Filter the lines below, copying only those with the string "weeks".

*** Opening of EXERCISE DATA ***

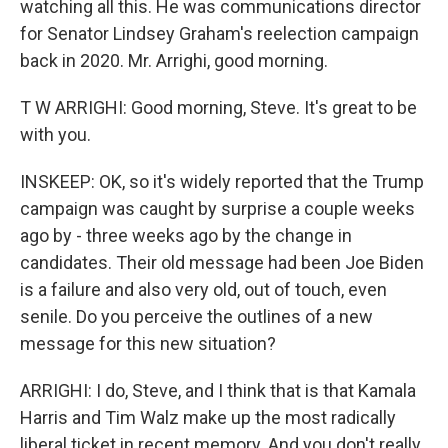
watching all this. He was communications director
for Senator Lindsey Graham's reelection campaign
back in 2020. Mr. Arrighi, good morning.
T W ARRIGHI: Good morning, Steve. It's great to be
with you.
INSKEEP: OK, so it's widely reported that the Trump
campaign was caught by surprise a couple weeks
ago by - three weeks ago by the change in
candidates. Their old message had been Joe Biden
is a failure and also very old, out of touch, even
senile. Do you perceive the outlines of a new
message for this new situation?
ARRIGHI: I do, Steve, and I think that is that Kamala
Harris and Tim Walz make up the most radically
liberal ticket in recent memory. And you don't really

*** Close of EXERCISE DATA ***

> **TASK OUTPUT**
campaign was caught by surprise a couple weeks
ago by - three weeks ago by the change in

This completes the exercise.